The neo-Gothic basilica was built from 1882 to 1885 according to the plans of architect Hilger Hertel the Elder from Münster. Hertel inspected the site on April 5, 1867, and presented the initial construction plans on September 24, 1868. After some modification requests, Bishop Johann Georg Müller reviewed and approved the plans. On June 6, 1871, a formal construction contract was signed with Hertel, but due to the Kulturkampf, the construction start was aborted. Architect Hertel revised the original plan and presented new plans on February 10, 1877. Instead of the initially planned massive building, a lively structure in Gothic style was now planned. Round columns made of sandstone were erected instead of the originally planned rectangular brick columns in the interior. The old tower base was not preserved; instead, a new one more suitable for the Gothic church was constructed. The cornerstone was laid on June 3, 1877, and on May 1, 1878, the transept and choir were consecrated, with the first masses being celebrated. The nave was completed on November 1, 1879, and the building received the planned furnishings by Hertel. Bishop Johannes Bernhard Brinkmann had been forced to leave the bishopric during the Kulturkampf and lived in exile in the Netherlands. He returned to Münster in 1884 and consecrated the St. Vitus Church on October 6, 1885.

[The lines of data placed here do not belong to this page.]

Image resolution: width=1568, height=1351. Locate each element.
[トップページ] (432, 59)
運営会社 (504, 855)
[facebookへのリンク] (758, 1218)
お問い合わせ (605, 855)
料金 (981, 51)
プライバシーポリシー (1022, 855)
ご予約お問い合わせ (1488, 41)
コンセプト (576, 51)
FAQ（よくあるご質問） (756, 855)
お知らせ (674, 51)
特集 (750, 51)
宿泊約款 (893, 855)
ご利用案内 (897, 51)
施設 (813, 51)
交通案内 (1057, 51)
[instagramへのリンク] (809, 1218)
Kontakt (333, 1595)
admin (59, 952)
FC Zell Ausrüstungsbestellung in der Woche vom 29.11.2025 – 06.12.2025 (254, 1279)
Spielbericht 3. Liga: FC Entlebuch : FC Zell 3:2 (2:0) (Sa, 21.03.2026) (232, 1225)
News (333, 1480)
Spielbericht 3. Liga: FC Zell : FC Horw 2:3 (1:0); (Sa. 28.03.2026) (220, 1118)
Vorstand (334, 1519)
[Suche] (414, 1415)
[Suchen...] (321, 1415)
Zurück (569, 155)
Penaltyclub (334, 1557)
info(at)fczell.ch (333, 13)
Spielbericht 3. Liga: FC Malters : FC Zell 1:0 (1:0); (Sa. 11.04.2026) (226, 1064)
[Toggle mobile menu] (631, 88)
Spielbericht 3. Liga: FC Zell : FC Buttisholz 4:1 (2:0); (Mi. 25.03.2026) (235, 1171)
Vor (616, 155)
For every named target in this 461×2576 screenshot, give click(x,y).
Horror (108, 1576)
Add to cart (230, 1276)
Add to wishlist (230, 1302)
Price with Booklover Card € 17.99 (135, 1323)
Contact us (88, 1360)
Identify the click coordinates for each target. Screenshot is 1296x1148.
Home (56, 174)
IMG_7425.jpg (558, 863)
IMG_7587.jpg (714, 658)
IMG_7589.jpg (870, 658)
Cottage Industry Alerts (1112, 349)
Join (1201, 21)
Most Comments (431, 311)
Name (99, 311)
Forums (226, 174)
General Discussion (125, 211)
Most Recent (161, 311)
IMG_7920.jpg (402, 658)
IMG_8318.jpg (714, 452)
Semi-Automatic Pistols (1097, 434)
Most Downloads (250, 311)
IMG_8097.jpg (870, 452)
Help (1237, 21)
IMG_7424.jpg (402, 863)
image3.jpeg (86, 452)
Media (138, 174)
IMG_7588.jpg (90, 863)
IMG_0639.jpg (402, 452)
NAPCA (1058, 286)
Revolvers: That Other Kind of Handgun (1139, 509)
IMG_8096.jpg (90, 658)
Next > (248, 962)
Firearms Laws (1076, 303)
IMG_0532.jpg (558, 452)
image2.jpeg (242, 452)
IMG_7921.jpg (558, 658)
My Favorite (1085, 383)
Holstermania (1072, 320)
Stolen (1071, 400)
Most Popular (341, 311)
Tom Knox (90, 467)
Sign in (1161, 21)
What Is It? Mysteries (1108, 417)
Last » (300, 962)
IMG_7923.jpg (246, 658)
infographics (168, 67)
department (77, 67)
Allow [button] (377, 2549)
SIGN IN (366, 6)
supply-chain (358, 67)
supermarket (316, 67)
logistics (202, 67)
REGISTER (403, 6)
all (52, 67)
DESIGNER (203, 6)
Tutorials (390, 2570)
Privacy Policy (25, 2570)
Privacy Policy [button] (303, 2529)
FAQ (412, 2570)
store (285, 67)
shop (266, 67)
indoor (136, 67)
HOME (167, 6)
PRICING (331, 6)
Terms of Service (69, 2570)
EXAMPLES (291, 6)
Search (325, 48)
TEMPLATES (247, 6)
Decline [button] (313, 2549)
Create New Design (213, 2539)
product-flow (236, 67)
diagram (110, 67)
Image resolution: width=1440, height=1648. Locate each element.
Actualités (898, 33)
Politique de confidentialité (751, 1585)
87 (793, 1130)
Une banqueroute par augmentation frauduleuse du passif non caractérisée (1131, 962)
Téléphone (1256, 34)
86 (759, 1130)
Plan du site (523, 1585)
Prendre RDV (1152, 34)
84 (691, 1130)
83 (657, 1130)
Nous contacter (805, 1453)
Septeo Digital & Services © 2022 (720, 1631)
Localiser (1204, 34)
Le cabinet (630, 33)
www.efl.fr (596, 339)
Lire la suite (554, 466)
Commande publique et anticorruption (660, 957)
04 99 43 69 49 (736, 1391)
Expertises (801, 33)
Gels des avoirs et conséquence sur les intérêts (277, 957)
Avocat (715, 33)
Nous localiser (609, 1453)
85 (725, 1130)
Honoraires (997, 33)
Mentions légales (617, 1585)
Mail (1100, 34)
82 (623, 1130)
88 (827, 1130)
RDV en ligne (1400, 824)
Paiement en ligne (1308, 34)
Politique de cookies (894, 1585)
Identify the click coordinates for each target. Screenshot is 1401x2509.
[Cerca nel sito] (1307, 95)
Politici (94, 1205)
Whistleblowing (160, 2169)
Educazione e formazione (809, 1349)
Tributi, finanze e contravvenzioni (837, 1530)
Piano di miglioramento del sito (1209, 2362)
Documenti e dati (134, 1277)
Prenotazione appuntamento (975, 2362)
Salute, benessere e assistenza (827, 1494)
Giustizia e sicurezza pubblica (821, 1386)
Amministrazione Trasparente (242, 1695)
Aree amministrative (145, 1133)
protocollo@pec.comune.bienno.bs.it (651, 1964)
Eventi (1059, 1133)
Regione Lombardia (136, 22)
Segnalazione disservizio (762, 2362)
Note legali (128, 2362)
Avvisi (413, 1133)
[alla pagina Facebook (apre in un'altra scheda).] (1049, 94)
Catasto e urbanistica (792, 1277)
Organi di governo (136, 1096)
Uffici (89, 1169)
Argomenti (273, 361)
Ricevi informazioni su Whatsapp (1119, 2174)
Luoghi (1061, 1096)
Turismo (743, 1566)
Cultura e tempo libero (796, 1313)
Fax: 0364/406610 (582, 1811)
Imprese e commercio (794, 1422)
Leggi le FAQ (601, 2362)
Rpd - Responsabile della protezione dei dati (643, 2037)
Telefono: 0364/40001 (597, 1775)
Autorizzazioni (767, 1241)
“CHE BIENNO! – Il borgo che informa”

The building is 46.10 meters long and 21.55 meters wide, with the transept being 1.25 meters wider on each side. The church interior is 16.55 meters high, and the tower, including the cross and weathercock, has a height of 66 meters (the cross and weathercock have a height of two meters). A total of 1,113,600 bricks were used in the construction. The path around the church was paved at the end of the 19th century. The interior lighting was improved in 1893 by installing nine large oil lamps. Decorative painter Anton Schräder from Münster was commissioned in 1894 to paint the interior. The sound openings in the tower are planned to be reduced and renewed in the foreseeable future to achieve a more harmonious and melodious blending of the bells during a full peal.
Until 2015, there was an organ on the west gallery dating back to 1885, built by organ builder Friedrich Fleiter (Münster). The current organ, constructed in 2015, was built by the company Orgelbau Merten (Remagen), incorporating nine stops from the Fleiter organ. In addition to some new stops, pipes from an organ built in 1872 by the British organ building company Willis & Sons for a church in Lancaster were also reused. This organ stood in Liverpool from 1950 to 2012. The historical case of the Fleiter organ was reused. The organ comprises 31 stops, including an extended stop, distributed across two manuals and pedal. The Swell division (2nd manual) is divided into a Labial division (Division A) and a Reed division (Division B). Both divisions can be played independently and coupled.